## Aim of the exercise
Each line of the entries that mentions the string "input" needs to be reported.

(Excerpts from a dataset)
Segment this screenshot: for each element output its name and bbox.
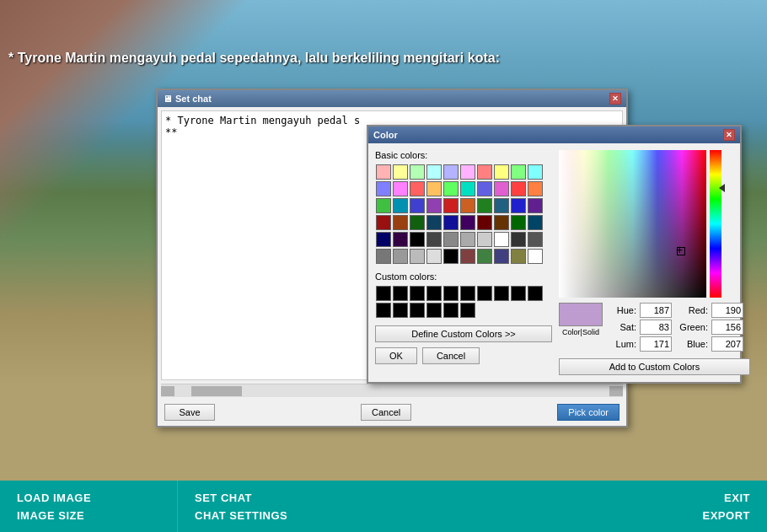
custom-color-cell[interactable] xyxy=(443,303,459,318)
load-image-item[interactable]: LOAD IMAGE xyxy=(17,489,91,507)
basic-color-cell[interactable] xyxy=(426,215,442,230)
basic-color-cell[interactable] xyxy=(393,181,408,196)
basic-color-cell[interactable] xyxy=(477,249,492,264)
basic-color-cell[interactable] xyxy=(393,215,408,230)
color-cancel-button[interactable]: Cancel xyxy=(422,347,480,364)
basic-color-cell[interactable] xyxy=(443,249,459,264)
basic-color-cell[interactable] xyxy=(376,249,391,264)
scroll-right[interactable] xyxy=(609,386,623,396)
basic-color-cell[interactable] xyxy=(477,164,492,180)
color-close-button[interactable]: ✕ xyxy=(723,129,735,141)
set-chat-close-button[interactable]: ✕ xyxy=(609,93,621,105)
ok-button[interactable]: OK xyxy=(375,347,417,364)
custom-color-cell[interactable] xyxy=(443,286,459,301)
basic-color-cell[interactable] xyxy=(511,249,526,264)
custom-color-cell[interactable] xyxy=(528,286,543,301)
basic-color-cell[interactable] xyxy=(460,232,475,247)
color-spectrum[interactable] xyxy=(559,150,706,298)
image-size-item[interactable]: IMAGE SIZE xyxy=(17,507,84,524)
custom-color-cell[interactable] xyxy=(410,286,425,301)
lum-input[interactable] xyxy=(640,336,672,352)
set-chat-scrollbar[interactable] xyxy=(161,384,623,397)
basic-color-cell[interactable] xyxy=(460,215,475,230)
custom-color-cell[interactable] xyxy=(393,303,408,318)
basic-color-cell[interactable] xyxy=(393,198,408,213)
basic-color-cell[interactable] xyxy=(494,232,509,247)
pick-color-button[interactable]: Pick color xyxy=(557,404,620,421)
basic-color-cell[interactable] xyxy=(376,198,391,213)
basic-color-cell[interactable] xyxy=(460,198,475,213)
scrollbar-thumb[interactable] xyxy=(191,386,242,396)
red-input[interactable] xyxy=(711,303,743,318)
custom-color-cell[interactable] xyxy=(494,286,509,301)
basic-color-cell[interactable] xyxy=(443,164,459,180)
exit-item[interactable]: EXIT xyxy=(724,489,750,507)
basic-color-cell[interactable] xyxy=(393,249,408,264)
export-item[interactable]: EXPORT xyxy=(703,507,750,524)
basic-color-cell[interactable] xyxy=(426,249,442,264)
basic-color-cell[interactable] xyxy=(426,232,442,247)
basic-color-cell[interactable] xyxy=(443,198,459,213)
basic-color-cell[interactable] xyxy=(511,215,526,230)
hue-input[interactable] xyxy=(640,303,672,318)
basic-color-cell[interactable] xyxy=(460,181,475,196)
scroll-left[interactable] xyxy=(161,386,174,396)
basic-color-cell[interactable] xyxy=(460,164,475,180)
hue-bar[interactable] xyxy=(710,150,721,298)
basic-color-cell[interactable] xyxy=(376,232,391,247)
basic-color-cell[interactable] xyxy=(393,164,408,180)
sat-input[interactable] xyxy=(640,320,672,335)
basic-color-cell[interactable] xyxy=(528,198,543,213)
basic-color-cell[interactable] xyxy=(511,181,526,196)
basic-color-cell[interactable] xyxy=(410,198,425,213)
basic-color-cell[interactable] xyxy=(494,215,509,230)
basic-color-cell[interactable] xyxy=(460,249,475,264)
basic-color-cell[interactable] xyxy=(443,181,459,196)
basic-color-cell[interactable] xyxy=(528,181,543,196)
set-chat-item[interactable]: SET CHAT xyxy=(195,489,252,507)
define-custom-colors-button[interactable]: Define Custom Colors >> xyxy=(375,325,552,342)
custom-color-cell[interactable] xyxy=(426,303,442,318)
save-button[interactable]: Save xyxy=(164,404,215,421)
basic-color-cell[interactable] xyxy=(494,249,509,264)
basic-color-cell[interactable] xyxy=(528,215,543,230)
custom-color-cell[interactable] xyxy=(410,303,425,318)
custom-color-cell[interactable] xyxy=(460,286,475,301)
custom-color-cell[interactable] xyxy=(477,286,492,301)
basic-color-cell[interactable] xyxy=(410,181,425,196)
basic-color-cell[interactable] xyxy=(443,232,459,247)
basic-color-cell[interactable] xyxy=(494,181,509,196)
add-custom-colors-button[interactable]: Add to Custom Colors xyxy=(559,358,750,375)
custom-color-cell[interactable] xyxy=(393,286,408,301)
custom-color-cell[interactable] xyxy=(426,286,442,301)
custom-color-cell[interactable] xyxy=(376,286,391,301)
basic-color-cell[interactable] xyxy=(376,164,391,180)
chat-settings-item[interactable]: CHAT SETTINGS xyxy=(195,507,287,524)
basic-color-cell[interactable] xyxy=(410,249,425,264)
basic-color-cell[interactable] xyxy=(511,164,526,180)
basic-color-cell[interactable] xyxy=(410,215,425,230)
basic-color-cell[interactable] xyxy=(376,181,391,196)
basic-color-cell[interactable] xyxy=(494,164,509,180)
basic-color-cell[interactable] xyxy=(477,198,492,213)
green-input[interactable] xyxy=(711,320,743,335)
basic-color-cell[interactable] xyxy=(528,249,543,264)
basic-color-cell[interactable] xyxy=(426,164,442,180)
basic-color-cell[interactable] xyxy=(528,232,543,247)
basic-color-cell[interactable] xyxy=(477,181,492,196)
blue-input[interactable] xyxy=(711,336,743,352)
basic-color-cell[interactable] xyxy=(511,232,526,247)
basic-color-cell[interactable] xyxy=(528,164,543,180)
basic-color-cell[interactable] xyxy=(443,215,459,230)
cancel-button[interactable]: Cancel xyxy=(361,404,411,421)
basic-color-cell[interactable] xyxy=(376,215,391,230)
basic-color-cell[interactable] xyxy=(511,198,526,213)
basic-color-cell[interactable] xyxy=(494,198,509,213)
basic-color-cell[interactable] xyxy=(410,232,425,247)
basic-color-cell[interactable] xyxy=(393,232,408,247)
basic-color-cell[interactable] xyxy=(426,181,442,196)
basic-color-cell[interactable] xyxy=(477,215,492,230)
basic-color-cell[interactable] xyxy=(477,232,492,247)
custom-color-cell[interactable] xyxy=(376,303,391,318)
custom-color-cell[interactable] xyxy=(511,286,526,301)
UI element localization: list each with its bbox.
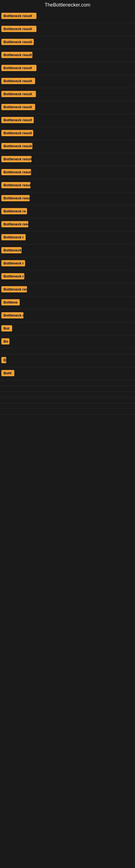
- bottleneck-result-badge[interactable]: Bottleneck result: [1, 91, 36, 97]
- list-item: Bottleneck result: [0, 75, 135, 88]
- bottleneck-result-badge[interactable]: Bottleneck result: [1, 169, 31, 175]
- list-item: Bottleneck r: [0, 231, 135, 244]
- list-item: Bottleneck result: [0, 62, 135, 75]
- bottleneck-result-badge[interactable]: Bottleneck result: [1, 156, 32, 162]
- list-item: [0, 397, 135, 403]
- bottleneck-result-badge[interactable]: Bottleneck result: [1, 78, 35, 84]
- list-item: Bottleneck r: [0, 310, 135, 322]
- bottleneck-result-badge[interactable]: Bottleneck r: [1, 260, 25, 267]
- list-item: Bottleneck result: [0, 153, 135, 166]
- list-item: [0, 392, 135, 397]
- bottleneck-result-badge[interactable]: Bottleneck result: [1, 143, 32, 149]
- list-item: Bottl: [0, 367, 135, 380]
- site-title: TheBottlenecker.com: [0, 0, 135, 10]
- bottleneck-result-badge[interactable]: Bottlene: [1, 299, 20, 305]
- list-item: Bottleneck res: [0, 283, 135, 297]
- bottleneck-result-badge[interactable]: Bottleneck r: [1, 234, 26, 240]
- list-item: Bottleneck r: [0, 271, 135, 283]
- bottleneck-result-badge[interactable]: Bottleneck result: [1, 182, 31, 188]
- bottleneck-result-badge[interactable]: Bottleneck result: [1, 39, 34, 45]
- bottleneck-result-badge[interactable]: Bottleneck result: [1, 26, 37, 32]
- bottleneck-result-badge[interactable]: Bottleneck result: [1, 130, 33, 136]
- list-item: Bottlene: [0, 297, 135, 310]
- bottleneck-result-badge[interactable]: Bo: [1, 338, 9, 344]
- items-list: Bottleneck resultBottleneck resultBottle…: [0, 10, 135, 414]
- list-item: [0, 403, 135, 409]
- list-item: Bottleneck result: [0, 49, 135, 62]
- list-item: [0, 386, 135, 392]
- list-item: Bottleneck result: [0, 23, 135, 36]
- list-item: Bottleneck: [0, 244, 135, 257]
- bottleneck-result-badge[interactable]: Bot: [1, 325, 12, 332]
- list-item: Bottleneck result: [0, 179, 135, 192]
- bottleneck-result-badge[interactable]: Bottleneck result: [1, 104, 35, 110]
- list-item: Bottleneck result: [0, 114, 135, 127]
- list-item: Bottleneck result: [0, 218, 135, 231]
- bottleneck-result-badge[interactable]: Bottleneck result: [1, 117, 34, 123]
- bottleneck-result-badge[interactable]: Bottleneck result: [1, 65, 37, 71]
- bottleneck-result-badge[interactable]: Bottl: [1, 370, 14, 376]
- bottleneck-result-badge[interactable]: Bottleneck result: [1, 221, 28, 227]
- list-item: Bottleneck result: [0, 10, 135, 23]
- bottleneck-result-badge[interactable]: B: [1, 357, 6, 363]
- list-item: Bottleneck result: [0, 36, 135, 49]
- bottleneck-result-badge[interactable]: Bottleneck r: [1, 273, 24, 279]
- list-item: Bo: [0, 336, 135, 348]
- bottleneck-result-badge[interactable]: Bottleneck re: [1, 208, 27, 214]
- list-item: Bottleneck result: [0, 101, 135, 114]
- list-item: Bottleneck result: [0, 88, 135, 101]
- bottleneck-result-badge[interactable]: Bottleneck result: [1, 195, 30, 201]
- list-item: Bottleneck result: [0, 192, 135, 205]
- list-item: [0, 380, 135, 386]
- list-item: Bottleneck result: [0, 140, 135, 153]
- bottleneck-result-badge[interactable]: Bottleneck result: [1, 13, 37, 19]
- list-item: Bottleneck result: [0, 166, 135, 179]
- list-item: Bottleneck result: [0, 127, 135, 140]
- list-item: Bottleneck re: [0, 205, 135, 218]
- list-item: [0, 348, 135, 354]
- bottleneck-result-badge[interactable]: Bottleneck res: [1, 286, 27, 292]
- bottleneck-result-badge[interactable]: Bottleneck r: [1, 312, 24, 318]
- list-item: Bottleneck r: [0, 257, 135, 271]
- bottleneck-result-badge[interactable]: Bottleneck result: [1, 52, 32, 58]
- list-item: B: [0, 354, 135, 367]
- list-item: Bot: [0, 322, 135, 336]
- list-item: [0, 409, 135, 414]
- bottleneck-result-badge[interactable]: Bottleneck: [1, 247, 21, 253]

## Exercise answer
lum-input[interactable] xyxy=(640,336,672,352)
red-input[interactable] xyxy=(711,303,743,318)
hue-input[interactable] xyxy=(640,303,672,318)
sat-input[interactable] xyxy=(640,320,672,335)
green-input[interactable] xyxy=(711,320,743,335)
blue-input[interactable] xyxy=(711,336,743,352)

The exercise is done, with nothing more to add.